Brief: What you return should match the entries below exactly, only without the images.
### Data records ###
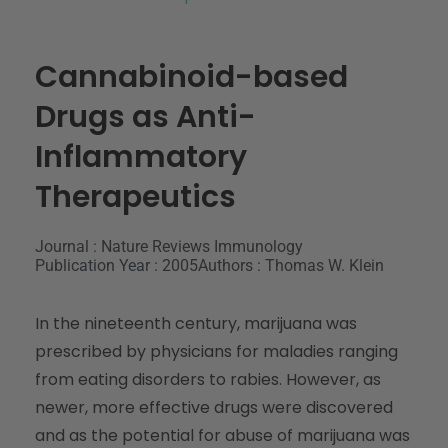
Cannabinoid-based
Drugs as Anti-
Inflammatory
Therapeutics
Journal : Nature Reviews Immunology
Publication Year : 2005
Authors : Thomas W. Klein
In the nineteenth century, marijuana was
prescribed by physicians for maladies ranging
from eating disorders to rabies. However, as
newer, more effective drugs were discovered
and as the potential for abuse of marijuana was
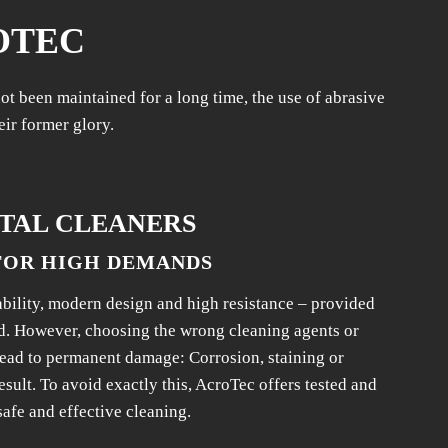
OTEC
t been maintained for a long time, the use of abrasive
eir former glory.
TAL CLEANERS
FOR HIGH DEMANDS
ability, modern design and high resistance – provided
d. However, choosing the wrong cleaning agents or
lead to permanent damage: Corrosion, staining or
esult. To avoid exactly this, AcroTec offers tested and
safe and effective cleaning.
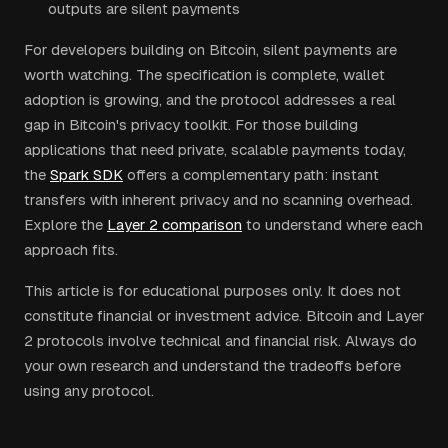
outputs are silent payments
For developers building on Bitcoin, silent payments are
worth watching. The specification is complete, wallet
adoption is growing, and the protocol addresses a real
gap in Bitcoin's privacy toolkit. For those building
applications that need private, scalable payments today,
the
Spark SDK
offers a complementary path: instant
transfers with inherent privacy and no scanning overhead.
Explore the
Layer 2 comparison
to understand where each
approach fits.
This article is for educational purposes only. It does not
constitute financial or investment advice. Bitcoin and Layer
2 protocols involve technical and financial risk. Always do
your own research and understand the tradeoffs before
using any protocol.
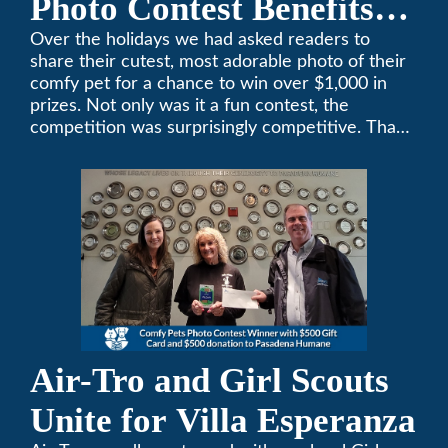
Photo Contest Benefits
Pasadena Humane
Over the holidays we had asked readers to
share their cutest, most adorable photo of their
comfy pet for a chance to win over $1,000 in
prizes. Not only was it a fun contest, the
competition was surprisingly competitive. Thank
you to all who participated. Remember, with the
weather prone to extremes here in Southern
California, pets need a comfortable environment
too. Give us a bark (or a meow) at (626)357-
3535 for all your heating and cooling needs.
Air-Tro and Girl Scouts
Unite for Villa Esperanza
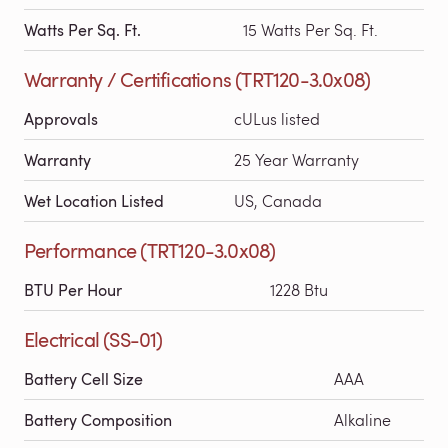
Watts Per Sq. Ft.
15 Watts Per Sq. Ft.
Warranty / Certifications (TRT120-3.0x08)
Approvals
cULus listed
Warranty
25 Year Warranty
Wet Location Listed
US, Canada
Performance (TRT120-3.0x08)
BTU Per Hour
1228 Btu
Electrical (SS-01)
Battery Cell Size
AAA
Battery Composition
Alkaline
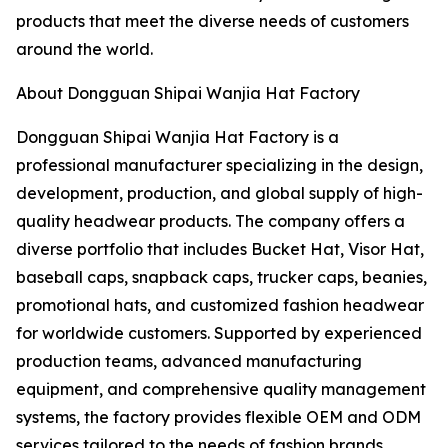
products that meet the diverse needs of customers
around the world.
About Dongguan Shipai Wanjia Hat Factory
Dongguan Shipai Wanjia Hat Factory is a
professional manufacturer specializing in the design,
development, production, and global supply of high-
quality headwear products. The company offers a
diverse portfolio that includes Bucket Hat, Visor Hat,
baseball caps, snapback caps, trucker caps, beanies,
promotional hats, and customized fashion headwear
for worldwide customers. Supported by experienced
production teams, advanced manufacturing
equipment, and comprehensive quality management
systems, the factory provides flexible OEM and ODM
services tailored to the needs of fashion brands,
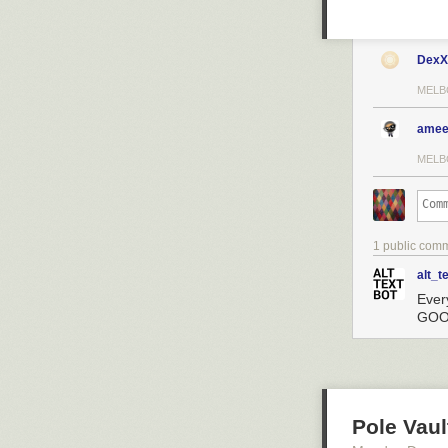
DexX
MELB
amee
MELB
1 public com
alt_t
Ever
GOOG
Pole Vaul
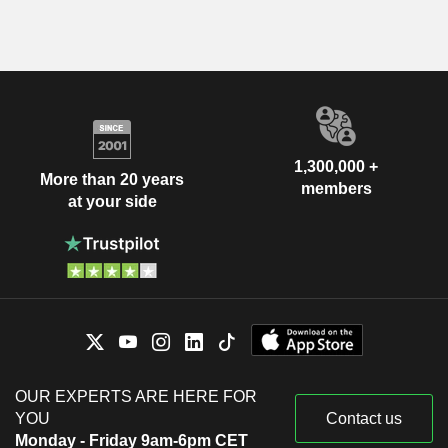
1,300,000 +
More than 20 years
members
at your side
OUR EXPERTS ARE HERE FOR
YOU
Contact us
Monday - Friday 9am-6pm CET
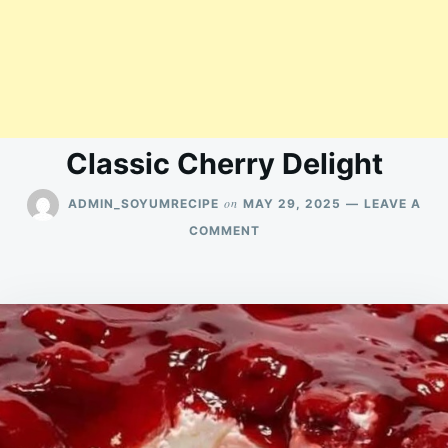
Classic Cherry Delight
on
ADMIN_SOYUMRECIPE
MAY 29, 2025
LEAVE A
ON
COMMENT
CLASSIC
CHERRY
DELIGHT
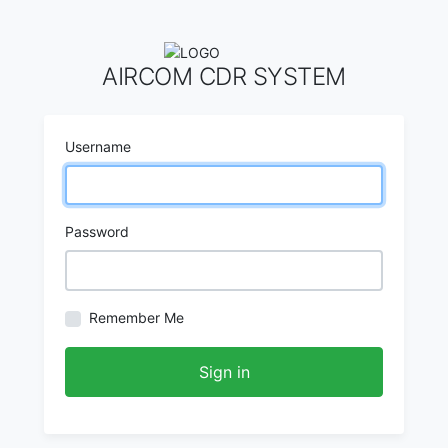
AIRCOM CDR SYSTEM
Username
Password
Remember Me
Sign in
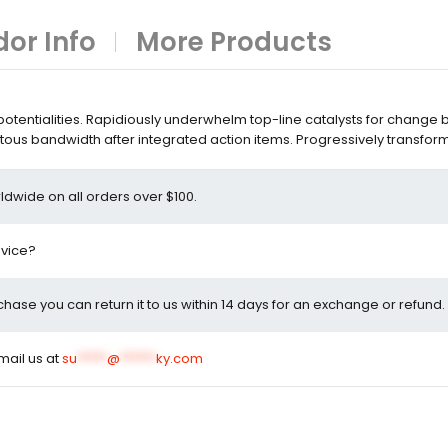
or Info
More Products
entialities. Rapidiously underwhelm top-line catalysts for change 
ous bandwidth after integrated action items. Progressively transfor
ldwide on all orders over $100.
dvice?
rchase you can return it to us within 14 days for an exchange or refund.
email us at
su
*****
@
******
ky.com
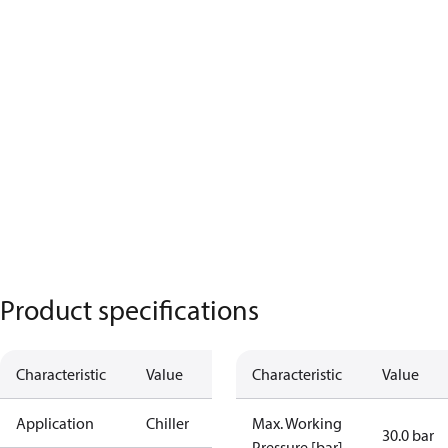
Product specifications
Characteristic
Value
Characteristic
Value
Application
Chiller
Max. Working
30.0 bar
Pressure [bar]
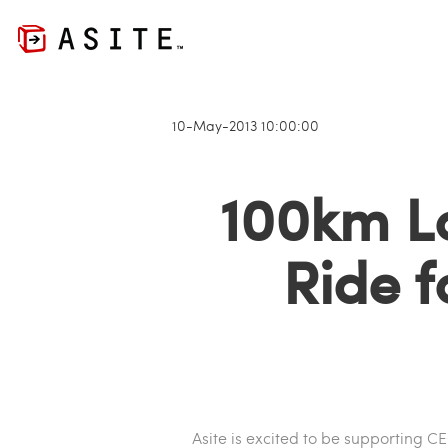
10-May-2013 10:00:00
100km L
Ride f
Asite is excited to be supporting C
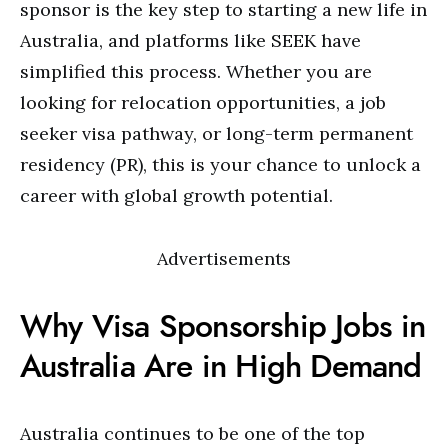
sponsor is the key step to starting a new life in
Australia, and platforms like SEEK have
simplified this process. Whether you are
looking for relocation opportunities, a job
seeker visa pathway, or long-term permanent
residency (PR), this is your chance to unlock a
career with global growth potential.
Advertisements
Why Visa Sponsorship Jobs in
Australia Are in High Demand
Australia continues to be one of the top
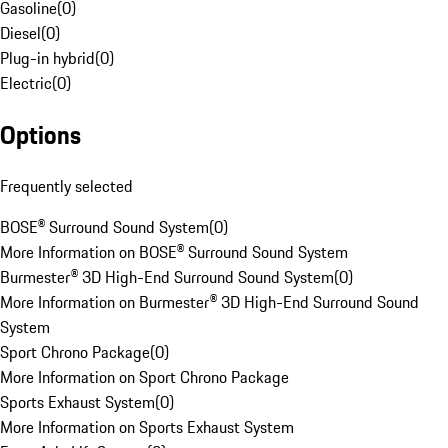
Gasoline
(
0
)
Diesel
(
0
)
Plug-in hybrid
(
0
)
Electric
(
0
)
Options
Frequently selected
BOSE® Surround Sound System
(
0
)
More Information on BOSE® Surround Sound System
Burmester® 3D High-End Surround Sound System
(
0
)
More Information on Burmester® 3D High-End Surround Sound
System
Sport Chrono Package
(
0
)
More Information on Sport Chrono Package
Sports Exhaust System
(
0
)
More Information on Sports Exhaust System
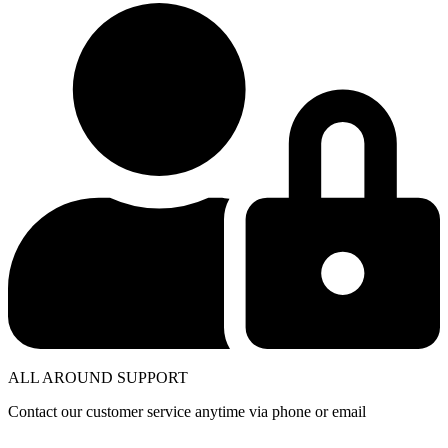
ALL AROUND SUPPORT
Contact our customer service anytime via phone or email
###
Exercise result:
Cannabinoid-based
Drugs as Anti-
Inflammatory
Therapeutics
Journal : Nature Reviews Immunology
Publication Year : 2005
Authors : Thomas W. Klein
In the nineteenth century, marijuana was
prescribed by physicians for maladies ranging
from eating disorders to rabies. However, as
newer, more effective drugs were discovered
and as the potential for abuse of marijuana was
OTEC
t been maintained for a long time, the use of abrasive
eir former glory.
TAL CLEANERS
FOR HIGH DEMANDS
ability, modern design and high resistance – provided
d. However, choosing the wrong cleaning agents or
lead to permanent damage: Corrosion, staining or
esult. To avoid exactly this, AcroTec offers tested and
safe and effective cleaning.
outputs are silent payments
For developers building on Bitcoin, silent payments are
worth watching. The specification is complete, wallet
adoption is growing, and the protocol addresses a real
gap in Bitcoin's privacy toolkit. For those building
applications that need private, scalable payments today,
the
Spark SDK
offers a complementary path: instant
transfers with inherent privacy and no scanning overhead.
Explore the
Layer 2 comparison
to understand where each
approach fits.
This article is for educational purposes only. It does not
constitute financial or investment advice. Bitcoin and Layer
2 protocols involve technical and financial risk. Always do
your own research and understand the tradeoffs before
using any protocol.
Photo Contest Benefits
Pasadena Humane
Over the holidays we had asked readers to
share their cutest, most adorable photo of their
comfy pet for a chance to win over $1,000 in
prizes. Not only was it a fun contest, the
competition was surprisingly competitive. Thank
you to all who participated. Remember, with the
weather prone to extremes here in Southern
California, pets need a comfortable environment
too. Give us a bark (or a meow) at (626)357-
3535 for all your heating and cooling needs.
Air-Tro and Girl Scouts
Unite for Villa Esperanza
Watts Per Sq. Ft.
15 Watts Per Sq. Ft.
Warranty / Certifications (TRT120-3.0x08)
Approvals
cULus listed
Warranty
25 Year Warranty
Wet Location Listed
US, Canada
Performance (TRT120-3.0x08)
BTU Per Hour
1228 Btu
Electrical (SS-01)
Battery Cell Size
AAA
Battery Composition
Alkaline
products that meet the diverse needs of customers
around the world.
About Dongguan Shipai Wanjia Hat Factory
Dongguan Shipai Wanjia Hat Factory is a
professional manufacturer specializing in the design,
development, production, and global supply of high-
quality headwear products. The company offers a
diverse portfolio that includes Bucket Hat, Visor Hat,
baseball caps, snapback caps, trucker caps, beanies,
promotional hats, and customized fashion headwear
for worldwide customers. Supported by experienced
production teams, advanced manufacturing
equipment, and comprehensive quality management
systems, the factory provides flexible OEM and ODM
services tailored to the needs of fashion brands,
DexX
MELB
amee
MELB
1 public com
alt_t
Ever
GOOG
Pole Vaul
1,300,000 +
More than 20 years
members
at your side
OUR EXPERTS ARE HERE FOR
YOU
Contact us
Monday - Friday 9am-6pm CET
Classic Cherry Delight
on
ADMIN_SOYUMRECIPE
MAY 29, 2025
LEAVE A
ON
COMMENT
CLASSIC
CHERRY
DELIGHT
AIRCOM CDR SYSTEM
Username
Password
Remember Me
Sign in
or Info
More Products
entialities. Rapidiously underwhelm top-line catalysts for change 
ous bandwidth after integrated action items. Progressively transfor
ldwide on all orders over $100.
dvice?
rchase you can return it to us within 14 days for an exchange or refund.
email us at
su
*****
@
******
ky.com
Product specifications
Characteristic
Value
Characteristic
Value
Application
Chiller
Max. Working
30.0 bar
Pressure [bar]
10-May-2013 10:00:00
100km L
Ride f
Asite is excited to be supporting C
sponsor is the key step to starting a new life in
Australia, and platforms like SEEK have
simplified this process. Whether you are
looking for relocation opportunities, a job
seeker visa pathway, or long-term permanent
residency (PR), this is your chance to unlock a
career with global growth potential.
Advertisements
Why Visa Sponsorship Jobs in
Australia Are in High Demand
Australia continues to be one of the top
Gasoline
(
0
)
Diesel
(
0
)
Plug-in hybrid
(
0
)
Electric
(
0
)
Options
Frequently selected
BOSE® Surround Sound System
(
0
)
More Information on BOSE® Surround Sound System
Burmester® 3D High-End Surround Sound System
(
0
)
More Information on Burmester® 3D High-End Surround Sound
System
Sport Chrono Package
(
0
)
More Information on Sport Chrono Package
Sports Exhaust System
(
0
)
More Information on Sports Exhaust System
ALL AROUND SUPPORT
Contact our customer service anytime via phone or email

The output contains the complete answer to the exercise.